REQUIRED ACTION:
Copy only what lies from the line containing "Product Descriptio" through the line containing "Berrycom Ltd" in the entries below, keeping both end lines exact and dropping every picture.

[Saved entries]
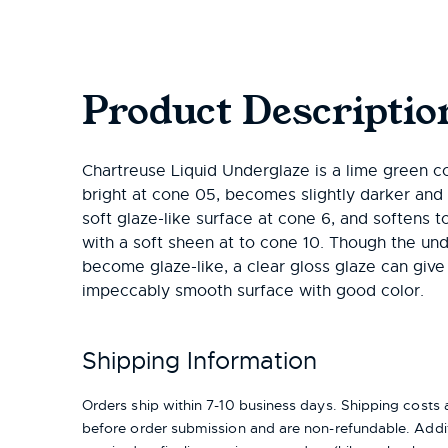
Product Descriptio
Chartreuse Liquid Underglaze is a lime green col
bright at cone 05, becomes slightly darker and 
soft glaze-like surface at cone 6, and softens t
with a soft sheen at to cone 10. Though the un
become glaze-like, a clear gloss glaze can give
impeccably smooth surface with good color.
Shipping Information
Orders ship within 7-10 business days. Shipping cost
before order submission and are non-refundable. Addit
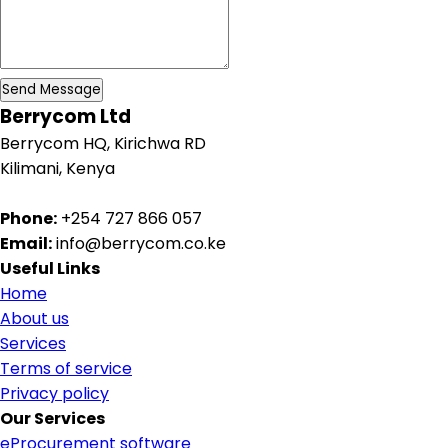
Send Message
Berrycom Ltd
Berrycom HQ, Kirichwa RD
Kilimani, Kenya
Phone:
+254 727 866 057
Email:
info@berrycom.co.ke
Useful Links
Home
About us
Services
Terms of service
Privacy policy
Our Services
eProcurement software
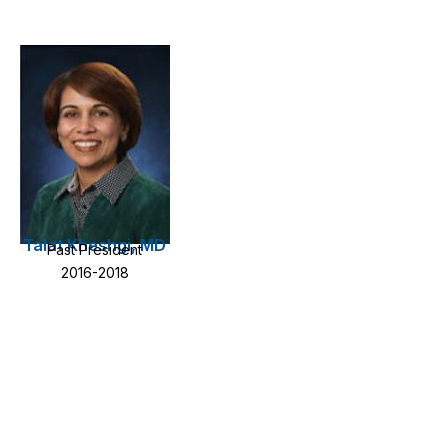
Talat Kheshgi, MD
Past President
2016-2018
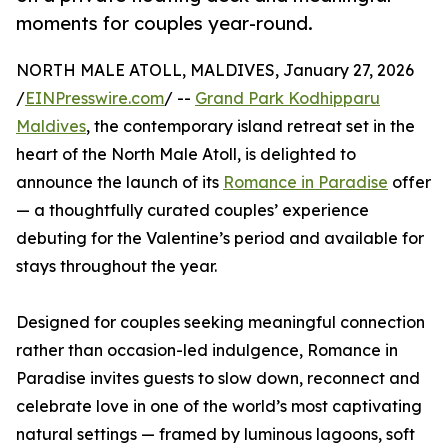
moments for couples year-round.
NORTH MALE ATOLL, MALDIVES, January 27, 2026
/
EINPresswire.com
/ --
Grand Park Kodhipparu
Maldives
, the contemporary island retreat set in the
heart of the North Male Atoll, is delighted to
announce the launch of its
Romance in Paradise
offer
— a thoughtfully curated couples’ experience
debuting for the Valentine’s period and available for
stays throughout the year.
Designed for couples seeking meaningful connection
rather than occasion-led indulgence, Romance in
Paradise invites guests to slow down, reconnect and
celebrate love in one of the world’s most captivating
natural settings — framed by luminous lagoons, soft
* * *
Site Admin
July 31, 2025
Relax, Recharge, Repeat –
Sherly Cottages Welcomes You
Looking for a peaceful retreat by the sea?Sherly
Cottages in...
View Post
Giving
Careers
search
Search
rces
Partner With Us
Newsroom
==
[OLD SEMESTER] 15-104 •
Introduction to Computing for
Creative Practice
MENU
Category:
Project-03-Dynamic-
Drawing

RESULT BELOW:
Product Descriptio
Chartreuse Liquid Underglaze is a lime green col
bright at cone 05, becomes slightly darker and 
soft glaze-like surface at cone 6, and softens t
with a soft sheen at to cone 10. Though the un
become glaze-like, a clear gloss glaze can give
impeccably smooth surface with good color.
Shipping Information
Orders ship within 7-10 business days. Shipping cost
before order submission and are non-refundable. Addit
Send Message
Berrycom Ltd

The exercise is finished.